Declaration of Independence

On 2 July 1776 the Continental Congress voted for independence; on 4 July it approved the final text of Thomas Jefferson's Declaration. The document had two distinct parts: a preamble setting out a philosophical theory of government — that governments derive their just powers from the consent of the governed; that when a government violates the natural rights of its citizens, they have the right to alter or abolish it — and a long bill of particulars listing the specific acts of George III that justified revolution.
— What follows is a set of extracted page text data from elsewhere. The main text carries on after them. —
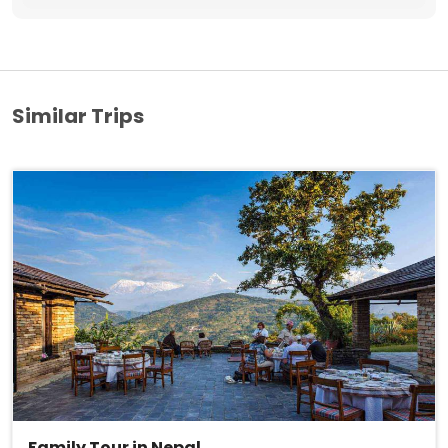
Similar Trips
Family Tour in Nepal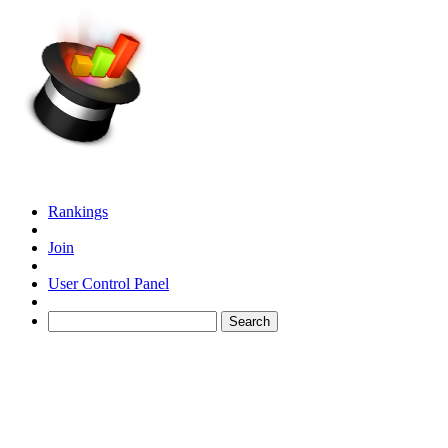
Rankings
Join
User Control Panel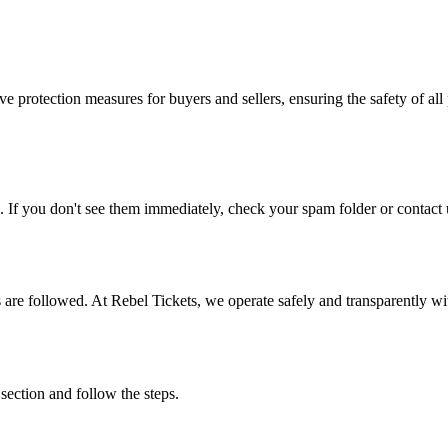
e protection measures for buyers and sellers, ensuring the safety of all 
. If you don't see them immediately, check your spam folder or contact u
ons are followed. At Rebel Tickets, we operate safely and transparently w
 section and follow the steps.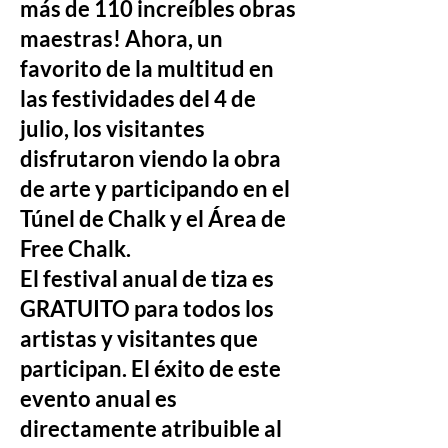
más de 110 increíbles obras
maestras! Ahora, un
favorito de la multitud en
las festividades del 4 de
julio, los visitantes
disfrutaron viendo la obra
de arte y participando en el
Túnel de Chalk y el Área de
Free Chalk.
El festival anual de tiza es
GRATUITO para todos los
artistas y visitantes que
participan. El éxito de este
evento anual es
directamente atribuible al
The philosophical preamble synthesised John Locke and the Scottish Enlightenment into the formulation 'We hold these truths to be self-evident, that all men are created equal, that they are endowed by their Creator with certain unalienable Rights, that among these are Life, Liberty and the pursuit of Happiness.' The Declaration served simultaneously as a legal instrument (announcing the claim to statehood in international law), a diplomatic document (addressed as much to France and Spain as to the colonists), and a statement of political philosophy that would outlast its immediate circumstances. Congress removed Jefferson's passage condemning the slave trade — unacceptable to Southern delegates — producing the founding contradiction between universal rights and chattel slavery that the country would not resolve for 87 years. John Adams, who had nominated Jefferson to draft it, privately preferred 2 July as the anniversary; 4 July became the national holiday through the accident of the formal signing date.